Only with a lucrative contract (for Reddit) is it possible to scrape data from the platform, which starting AI companies cannot afford. This is an understandable action from Reddit’s perspective, but it shows how little users control their own data. After all, where are the users’ voices in this story? Answer: those voices are being monetized.
Tip: OpenAI deal with Reddit shows complete lack of user agency over content
Paying for data residency
Another example involving a representative of Big Tech concerns data residency: research from various Dutch IT organizations into Google Workspace for Education revealed that only the paid version offers the ability to store data in the European Union. The tone of the coverage is fairly unctuous: educational institutions can safely use those services; they just have to use the paid versions. That sounds logical, but still, data only stays in the EU for those who pay. Compliance is a premium service.
Even such a ‘promise-for-payment’ is sometimes a wash. Indeed, choosing a local data center does not always guarantee ‘data residency’. A wry example is Police Scotland, where after an IT specialist’s freedom of information request, it turned out that data residency regarding police evidence could not be guaranteed at all—at least not for data-in-transit.
Even though legislation required such sensitive data to remain in the UK, that did not happen in all cases. In fact, Microsoft reported in correspondence with Police Scotland that data travelling overseas would be ‘inherent’ in Azure’s architecture.
Buying logging capacity
In terms of security, too, a cheaper subscription sometimes means that you can exercise less management over your own data. Until last year, for example, Microsoft limited users’ ability to see logging data in Azure Active Directory applications. It concerns readily available data that could only be accessed by more expensive accounts. An artificial security barrier, in other words.
Only Purview Audit Premium customers could detect an incident like last year’s when the Chinese hacker group Storm-0558 obtained an MSA private key.
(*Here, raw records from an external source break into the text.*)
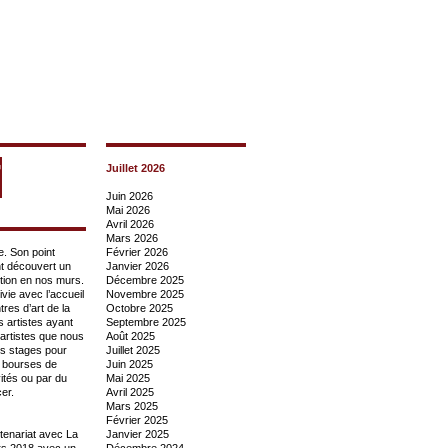
7
Juillet 2026
Juin 2026
Mai 2026
Avril 2026
Mars 2026
e. Son point
Février 2026
nt découvert un
Janvier 2026
tion en nos murs.
Décembre 2025
vie avec l’accueil
Novembre 2025
res d’art de la
Octobre 2025
 artistes ayant
Septembre 2025
 artistes que nous
Août 2025
es stages pour
Juillet 2025
e bourses de
Juin 2025
ités ou par du
Mai 2025
er.
Avril 2025
Mars 2025
Février 2025
tenariat avec La
Janvier 2025
ars 2018 avec un
Décembre 2024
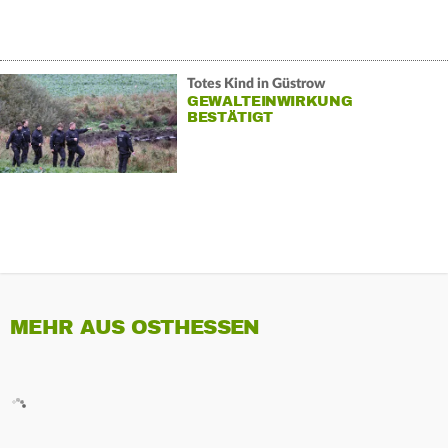
Totes Kind in Güstrow
GEWALTEINWIRKUNG
BESTÄTIGT
MEHR AUS OSTHESSEN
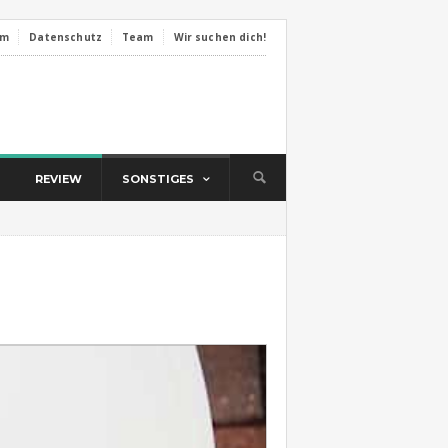
um
Datenschutz
Team
Wir suchen dich!
REVIEW
SONSTIGES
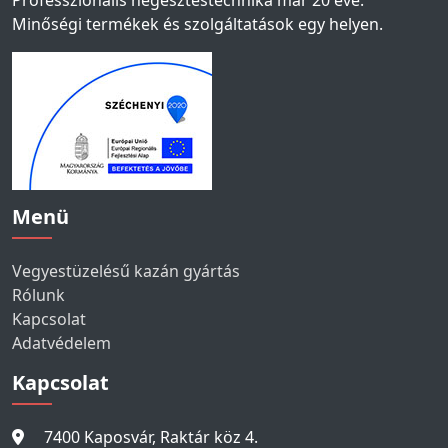
Professzionális hegesztéstechnika már 20 éve.
Minőségi termékek és szolgáltatások egy helyen.
Menü
Vegyestüzelésű kazán gyártás
Rólunk
Kapcsolat
Adatvédelem
Kapcsolat
7400 Kaposvár, Raktár köz 4.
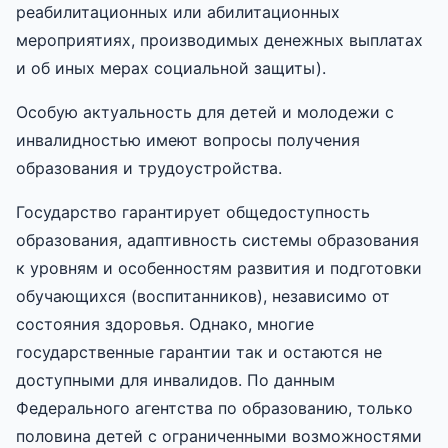
реабилитационных или абилитационных
мероприятиях, производимых денежных выплатах
и об иных мерах социальной защиты).
Особую актуальность для детей и молодежи с
инвалидностью имеют вопросы получения
образования и трудоустройства.
Государство гарантирует общедоступность
образования, адаптивность системы образования
к уровням и особенностям развития и подготовки
обучающихся (воспитанников), независимо от
состояния здоровья. Однако, многие
государственные гарантии так и остаются не
доступными для инвалидов. По данным
Федерального агентства по образованию, только
половина детей с ограниченными возможностями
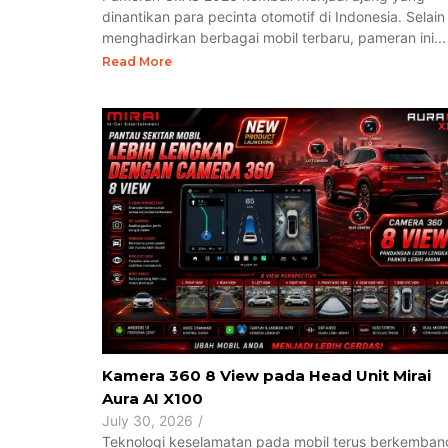
dinantikan para pecinta otomotif di Indonesia. Selain
menghadirkan berbagai mobil terbaru, pameran ini...
Read More
Kamera 360 8 View pada Head Unit Mirai
Aura AI X100
July 30, 2026
/
Teknologi keselamatan pada mobil terus berkemban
Meanwhile, pressure from the U.S. Cybersecurity & Infrastructure Security Agency (CISA) has ensured that Microsoft now offers extended logging capabilities for free.
And still no guarantees
The examples above deal with different issues: data residency, security, consumer choice, advertising, AI training. What they have in common is that everyone seems to have something to say about user data, except users themselves. The precedent now seems to be that only if you pay can you choose not to have your data sold to advertisers, to be compliant or to gain insight into comprehensive security settings. And even then, you have no guarantee that the paid service will honour your wishes or is even able to comply.
That’s a bad thing because this way business users, as well as ordinary consumers, can get the idea that their digital properties are slipping through their fingers like loose sand. When companies, lawmakers and advertisers bicker over user data but those users themselves feel they have lost control of their data, it fuels scepticism about the desirability of making a ‘digital transition’ in the first place.